Now when you’re out walking I want for you to invent your own speed scale---how many inches equals 1 mph of walking speed---and then imagine this arrow sticking out of your chest. As you speed up, the arrow gets longer and as you slow down, the arrow shrinks. If you turn left, the arrow turns with you. Everywhere you go, you imagine your very own velocity arrow preceding you, pointing the way. You should also imagine arrows coming out of everyone you see, people on bicycles would have longer arrows and cars would have even longer ones. When they come to a stop sign? The arrow shrinks as you decelerate and blinks out of sight. Keep this in mind as we move on to those length-changing arrows.

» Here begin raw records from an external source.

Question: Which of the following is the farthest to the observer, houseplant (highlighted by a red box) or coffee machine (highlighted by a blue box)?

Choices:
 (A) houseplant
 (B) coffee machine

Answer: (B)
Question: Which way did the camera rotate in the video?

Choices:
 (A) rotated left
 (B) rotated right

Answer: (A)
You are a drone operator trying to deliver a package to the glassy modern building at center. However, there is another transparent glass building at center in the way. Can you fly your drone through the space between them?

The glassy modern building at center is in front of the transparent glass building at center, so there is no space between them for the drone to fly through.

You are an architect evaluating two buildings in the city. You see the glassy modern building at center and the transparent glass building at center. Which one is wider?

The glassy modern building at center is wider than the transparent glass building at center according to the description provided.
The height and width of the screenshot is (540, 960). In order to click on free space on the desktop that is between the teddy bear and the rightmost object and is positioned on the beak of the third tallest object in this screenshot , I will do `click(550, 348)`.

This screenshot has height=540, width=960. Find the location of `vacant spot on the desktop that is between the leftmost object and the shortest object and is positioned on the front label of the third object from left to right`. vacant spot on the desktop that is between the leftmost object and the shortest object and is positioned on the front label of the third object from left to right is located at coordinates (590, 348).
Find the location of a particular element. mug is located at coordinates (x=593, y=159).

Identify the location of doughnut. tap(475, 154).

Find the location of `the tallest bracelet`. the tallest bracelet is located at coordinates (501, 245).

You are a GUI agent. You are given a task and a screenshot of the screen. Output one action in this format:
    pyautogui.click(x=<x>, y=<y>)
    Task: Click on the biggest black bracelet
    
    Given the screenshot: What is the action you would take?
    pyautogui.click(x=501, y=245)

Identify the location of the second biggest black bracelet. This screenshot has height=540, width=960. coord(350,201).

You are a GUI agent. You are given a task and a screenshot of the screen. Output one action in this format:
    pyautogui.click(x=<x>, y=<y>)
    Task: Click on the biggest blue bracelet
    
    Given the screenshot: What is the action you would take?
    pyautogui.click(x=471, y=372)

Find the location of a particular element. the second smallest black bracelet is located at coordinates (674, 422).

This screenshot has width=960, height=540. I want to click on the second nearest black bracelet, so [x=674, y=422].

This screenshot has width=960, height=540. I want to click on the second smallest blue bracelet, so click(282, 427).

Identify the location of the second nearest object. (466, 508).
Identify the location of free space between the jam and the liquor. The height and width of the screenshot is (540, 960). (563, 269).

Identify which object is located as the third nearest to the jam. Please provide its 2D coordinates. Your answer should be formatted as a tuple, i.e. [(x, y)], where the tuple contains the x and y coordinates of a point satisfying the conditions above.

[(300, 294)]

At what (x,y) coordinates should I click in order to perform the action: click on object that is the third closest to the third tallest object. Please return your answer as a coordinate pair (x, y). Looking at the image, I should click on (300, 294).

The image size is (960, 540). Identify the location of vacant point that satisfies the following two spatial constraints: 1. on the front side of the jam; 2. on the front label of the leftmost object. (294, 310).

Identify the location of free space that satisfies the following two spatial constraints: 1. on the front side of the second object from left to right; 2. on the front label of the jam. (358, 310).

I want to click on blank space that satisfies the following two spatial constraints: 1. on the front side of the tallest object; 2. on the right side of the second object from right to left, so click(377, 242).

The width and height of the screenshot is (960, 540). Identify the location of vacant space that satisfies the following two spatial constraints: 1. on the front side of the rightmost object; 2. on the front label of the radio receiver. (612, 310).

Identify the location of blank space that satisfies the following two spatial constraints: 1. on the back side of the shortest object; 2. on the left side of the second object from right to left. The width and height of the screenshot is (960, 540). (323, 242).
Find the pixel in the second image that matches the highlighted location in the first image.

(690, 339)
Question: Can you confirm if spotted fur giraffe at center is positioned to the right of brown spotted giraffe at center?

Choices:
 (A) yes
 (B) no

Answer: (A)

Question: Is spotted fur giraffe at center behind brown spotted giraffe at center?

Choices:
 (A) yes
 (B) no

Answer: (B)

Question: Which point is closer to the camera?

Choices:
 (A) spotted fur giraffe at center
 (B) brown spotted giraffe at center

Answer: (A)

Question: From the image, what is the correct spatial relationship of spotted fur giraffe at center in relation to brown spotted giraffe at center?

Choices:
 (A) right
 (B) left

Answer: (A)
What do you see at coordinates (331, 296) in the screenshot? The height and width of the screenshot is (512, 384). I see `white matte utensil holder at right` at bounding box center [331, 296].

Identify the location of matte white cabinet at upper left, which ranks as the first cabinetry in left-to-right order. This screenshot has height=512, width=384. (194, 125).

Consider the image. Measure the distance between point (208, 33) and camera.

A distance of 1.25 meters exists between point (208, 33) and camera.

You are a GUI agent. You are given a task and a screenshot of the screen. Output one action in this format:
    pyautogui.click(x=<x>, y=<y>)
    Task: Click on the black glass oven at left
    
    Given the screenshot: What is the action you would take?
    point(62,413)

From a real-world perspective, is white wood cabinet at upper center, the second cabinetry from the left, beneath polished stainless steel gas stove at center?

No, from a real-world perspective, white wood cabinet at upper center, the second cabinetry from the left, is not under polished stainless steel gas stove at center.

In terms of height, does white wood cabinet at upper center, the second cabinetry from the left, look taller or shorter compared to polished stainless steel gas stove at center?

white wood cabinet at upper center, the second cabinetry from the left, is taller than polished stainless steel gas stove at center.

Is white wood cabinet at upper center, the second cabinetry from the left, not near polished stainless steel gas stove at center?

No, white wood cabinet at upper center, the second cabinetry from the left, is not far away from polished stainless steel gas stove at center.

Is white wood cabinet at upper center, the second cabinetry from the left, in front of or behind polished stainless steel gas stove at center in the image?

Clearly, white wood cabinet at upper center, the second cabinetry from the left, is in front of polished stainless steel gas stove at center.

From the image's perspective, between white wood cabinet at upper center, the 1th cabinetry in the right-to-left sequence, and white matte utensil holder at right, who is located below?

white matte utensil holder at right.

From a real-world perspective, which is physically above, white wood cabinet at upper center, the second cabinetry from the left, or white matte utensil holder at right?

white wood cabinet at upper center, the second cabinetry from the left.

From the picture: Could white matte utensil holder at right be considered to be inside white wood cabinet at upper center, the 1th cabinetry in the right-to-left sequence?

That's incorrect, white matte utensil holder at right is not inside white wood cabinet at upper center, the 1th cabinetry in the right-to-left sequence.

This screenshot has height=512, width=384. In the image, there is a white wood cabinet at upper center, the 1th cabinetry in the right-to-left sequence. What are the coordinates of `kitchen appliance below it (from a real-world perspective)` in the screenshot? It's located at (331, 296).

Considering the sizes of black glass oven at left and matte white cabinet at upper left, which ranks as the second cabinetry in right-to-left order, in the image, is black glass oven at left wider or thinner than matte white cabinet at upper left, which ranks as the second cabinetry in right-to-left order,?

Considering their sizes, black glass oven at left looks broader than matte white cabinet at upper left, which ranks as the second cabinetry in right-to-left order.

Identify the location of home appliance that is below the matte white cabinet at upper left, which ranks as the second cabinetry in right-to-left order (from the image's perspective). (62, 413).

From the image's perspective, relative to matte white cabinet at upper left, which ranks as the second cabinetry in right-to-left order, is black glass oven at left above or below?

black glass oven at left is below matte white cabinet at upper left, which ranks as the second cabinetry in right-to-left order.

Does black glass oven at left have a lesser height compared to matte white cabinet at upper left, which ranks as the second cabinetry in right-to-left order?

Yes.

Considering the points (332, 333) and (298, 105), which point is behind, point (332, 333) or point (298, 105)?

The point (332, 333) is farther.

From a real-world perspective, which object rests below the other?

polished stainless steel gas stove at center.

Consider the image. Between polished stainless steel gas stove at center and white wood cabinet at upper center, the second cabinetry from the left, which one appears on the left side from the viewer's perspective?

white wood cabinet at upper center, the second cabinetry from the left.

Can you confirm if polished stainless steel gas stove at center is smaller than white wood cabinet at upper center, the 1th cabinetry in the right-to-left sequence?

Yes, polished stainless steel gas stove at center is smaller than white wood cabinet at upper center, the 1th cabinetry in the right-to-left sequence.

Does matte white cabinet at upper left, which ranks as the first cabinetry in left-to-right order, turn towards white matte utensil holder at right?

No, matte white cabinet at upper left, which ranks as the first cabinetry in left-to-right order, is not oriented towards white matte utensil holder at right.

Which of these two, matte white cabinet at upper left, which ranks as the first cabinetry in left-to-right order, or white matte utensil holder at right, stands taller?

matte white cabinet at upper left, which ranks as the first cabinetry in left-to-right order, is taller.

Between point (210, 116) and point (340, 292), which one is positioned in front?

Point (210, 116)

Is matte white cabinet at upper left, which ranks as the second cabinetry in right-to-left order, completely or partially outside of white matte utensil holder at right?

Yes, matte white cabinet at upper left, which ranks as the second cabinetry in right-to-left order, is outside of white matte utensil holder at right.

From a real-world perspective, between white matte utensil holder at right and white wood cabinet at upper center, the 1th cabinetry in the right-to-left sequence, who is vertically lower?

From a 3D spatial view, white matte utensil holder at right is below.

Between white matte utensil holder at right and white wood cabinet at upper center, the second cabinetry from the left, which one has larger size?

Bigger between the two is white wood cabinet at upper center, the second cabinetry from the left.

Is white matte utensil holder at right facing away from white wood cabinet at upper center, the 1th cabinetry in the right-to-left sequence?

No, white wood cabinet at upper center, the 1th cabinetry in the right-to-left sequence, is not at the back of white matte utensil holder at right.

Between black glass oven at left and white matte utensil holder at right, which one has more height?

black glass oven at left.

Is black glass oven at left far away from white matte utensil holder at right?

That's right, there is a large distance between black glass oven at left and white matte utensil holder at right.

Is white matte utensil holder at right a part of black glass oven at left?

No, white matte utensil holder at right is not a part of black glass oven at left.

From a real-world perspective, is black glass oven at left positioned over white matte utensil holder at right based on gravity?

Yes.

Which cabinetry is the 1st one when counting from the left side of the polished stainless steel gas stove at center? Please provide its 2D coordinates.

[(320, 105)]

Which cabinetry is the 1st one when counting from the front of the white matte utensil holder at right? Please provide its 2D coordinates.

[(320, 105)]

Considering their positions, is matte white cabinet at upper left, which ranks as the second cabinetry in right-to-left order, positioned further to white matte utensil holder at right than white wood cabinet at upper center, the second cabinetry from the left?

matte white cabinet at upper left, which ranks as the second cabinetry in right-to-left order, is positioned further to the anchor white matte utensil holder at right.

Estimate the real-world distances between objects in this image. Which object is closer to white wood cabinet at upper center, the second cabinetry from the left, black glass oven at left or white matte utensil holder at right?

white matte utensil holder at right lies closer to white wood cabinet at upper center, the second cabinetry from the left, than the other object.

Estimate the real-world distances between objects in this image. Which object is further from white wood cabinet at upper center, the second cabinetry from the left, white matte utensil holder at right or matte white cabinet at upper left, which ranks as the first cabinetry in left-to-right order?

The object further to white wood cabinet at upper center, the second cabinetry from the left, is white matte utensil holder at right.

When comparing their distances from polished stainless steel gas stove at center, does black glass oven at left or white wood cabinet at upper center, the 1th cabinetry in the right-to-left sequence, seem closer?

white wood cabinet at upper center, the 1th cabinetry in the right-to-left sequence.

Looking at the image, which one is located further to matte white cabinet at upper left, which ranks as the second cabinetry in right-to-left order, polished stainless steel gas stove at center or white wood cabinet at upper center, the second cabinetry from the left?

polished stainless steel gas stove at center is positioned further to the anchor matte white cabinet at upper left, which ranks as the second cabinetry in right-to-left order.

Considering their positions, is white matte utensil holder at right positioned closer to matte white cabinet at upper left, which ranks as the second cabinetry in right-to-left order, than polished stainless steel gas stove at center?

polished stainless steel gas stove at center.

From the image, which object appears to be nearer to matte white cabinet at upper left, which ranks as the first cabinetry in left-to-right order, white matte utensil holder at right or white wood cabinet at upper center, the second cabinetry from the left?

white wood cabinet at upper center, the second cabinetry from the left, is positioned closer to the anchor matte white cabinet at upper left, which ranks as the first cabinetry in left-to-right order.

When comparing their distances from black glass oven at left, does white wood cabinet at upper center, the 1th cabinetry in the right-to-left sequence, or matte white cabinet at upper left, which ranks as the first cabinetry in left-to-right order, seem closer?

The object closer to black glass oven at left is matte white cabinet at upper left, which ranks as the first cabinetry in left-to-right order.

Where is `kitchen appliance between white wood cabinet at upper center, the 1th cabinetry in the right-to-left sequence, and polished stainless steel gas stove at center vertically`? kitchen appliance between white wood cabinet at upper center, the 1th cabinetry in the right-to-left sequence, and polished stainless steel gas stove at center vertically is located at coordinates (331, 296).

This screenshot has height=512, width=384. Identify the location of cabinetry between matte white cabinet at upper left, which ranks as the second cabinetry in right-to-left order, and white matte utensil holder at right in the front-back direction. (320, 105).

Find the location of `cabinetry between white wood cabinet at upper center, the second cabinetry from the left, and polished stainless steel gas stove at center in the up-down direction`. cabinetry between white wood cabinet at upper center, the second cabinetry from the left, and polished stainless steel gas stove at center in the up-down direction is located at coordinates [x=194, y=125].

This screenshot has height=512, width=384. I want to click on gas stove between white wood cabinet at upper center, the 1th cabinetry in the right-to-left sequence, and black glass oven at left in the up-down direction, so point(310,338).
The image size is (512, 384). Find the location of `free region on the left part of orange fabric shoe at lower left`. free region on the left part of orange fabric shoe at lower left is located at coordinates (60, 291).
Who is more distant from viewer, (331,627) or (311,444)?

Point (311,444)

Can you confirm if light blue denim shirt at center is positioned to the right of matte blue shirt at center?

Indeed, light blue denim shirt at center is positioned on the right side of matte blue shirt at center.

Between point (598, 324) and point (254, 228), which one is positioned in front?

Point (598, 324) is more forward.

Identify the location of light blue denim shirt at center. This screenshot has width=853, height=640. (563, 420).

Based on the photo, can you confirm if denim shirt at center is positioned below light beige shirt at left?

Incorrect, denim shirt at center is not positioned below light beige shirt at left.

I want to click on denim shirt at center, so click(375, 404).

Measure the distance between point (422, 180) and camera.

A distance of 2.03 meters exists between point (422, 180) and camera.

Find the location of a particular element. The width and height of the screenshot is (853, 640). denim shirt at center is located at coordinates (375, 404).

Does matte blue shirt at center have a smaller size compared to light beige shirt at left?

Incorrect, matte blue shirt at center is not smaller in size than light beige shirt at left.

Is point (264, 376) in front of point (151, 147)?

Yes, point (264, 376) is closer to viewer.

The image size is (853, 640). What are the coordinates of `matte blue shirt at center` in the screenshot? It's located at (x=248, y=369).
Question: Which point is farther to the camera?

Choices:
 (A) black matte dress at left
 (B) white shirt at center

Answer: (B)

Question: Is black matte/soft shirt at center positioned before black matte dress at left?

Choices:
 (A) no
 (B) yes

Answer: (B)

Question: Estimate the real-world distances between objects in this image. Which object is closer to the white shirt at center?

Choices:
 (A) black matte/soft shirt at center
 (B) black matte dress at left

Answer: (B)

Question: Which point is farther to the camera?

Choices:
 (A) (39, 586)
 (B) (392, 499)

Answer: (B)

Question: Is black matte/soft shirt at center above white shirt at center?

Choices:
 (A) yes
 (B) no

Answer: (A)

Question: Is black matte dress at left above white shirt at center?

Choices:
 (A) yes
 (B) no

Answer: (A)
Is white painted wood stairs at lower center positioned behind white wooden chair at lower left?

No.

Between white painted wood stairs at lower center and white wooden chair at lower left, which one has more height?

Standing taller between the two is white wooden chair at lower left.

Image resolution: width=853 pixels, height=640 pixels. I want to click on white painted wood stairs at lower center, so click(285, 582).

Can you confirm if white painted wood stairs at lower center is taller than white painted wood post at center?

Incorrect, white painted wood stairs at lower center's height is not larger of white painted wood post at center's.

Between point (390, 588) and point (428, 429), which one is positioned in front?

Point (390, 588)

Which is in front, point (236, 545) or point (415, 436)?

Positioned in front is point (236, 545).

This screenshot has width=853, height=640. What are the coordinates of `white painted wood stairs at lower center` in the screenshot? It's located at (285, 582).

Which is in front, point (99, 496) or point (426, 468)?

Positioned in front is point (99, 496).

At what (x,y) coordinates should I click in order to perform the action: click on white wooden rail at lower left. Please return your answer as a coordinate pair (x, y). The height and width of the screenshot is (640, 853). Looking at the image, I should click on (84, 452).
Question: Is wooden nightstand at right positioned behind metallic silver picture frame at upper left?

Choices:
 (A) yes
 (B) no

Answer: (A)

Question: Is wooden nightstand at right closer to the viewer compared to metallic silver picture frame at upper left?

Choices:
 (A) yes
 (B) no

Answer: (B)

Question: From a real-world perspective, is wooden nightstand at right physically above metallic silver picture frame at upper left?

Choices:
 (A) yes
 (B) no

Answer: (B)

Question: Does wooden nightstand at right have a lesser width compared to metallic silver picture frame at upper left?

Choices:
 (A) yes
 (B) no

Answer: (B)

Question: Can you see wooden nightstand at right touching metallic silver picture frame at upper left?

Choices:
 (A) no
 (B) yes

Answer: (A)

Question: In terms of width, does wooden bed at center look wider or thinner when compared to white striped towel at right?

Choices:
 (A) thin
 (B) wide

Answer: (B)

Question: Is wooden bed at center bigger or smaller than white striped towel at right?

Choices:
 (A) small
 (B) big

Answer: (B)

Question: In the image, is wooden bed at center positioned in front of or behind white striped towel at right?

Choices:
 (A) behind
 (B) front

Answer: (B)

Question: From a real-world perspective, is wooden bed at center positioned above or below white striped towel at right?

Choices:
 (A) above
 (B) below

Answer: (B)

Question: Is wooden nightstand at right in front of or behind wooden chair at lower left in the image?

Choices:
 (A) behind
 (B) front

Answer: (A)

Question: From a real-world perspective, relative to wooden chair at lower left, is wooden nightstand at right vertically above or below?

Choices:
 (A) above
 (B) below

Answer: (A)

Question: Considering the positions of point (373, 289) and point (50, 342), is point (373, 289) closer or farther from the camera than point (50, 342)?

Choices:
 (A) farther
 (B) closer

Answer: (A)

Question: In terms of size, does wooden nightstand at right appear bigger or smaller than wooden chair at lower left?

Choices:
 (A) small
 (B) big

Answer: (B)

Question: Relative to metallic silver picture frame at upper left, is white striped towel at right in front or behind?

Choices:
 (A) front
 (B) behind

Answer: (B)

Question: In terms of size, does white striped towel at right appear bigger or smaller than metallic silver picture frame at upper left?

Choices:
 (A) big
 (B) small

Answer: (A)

### Acceleration Is a Vector
Since velocity is a vector and acceleration is defined in terms of velocity, it too is a vector:
$$\vec{a} = \frac{\Delta \vec{v}}{\Delta t}.$$
While the little arrow that represents your personal velocity always points out in front of you, its direction seems rather arbitrary. It goes where you go, but there’s nothing special about the direction. But that’s not really the case since our movement is inside of a coordinate system of streets, sidewalks, hallways, etc. and they all have relative directions and we could describe our velocity in terms of them. So, "60 mph east" would be a perfectly good vector description of speeding towards Detroit from East Lansing. Likewise, if we defined a vector of unit-length ($\mathbf{i}$) that points in the east direction and call that the $x$ axis, that same velocity could be written as $\mathbf{v}=60\, \mathbf{i}$ mph. The pretty subject of vector analysis is built this way, but in QS&BB we won't use that notation. We'll be relaxed and laid-back about most vectors.
In that spirit let's choose to define our coordinate system such east is the positive direction and west, a negative direction. If you’re walking east, then you could say your velocity is 2 mph, east, or you could say that your velocity is $+2$ mph E. If you’re walking to the west, your velocity would be $-2$ mph E or $+2$ mph W (but usually we assign a positive direction and stick with it…East, to the right, is standard). The direction and the sign are mingled. Because we will work in one dimension most of the time, this dual-role for a sign will matter but hopefully be pretty easy and we will almost always be able to say: east is the $x$ axis and so our velocities above are $+2$ or $-2$, with the sign implying the direction of positive $x$ is east.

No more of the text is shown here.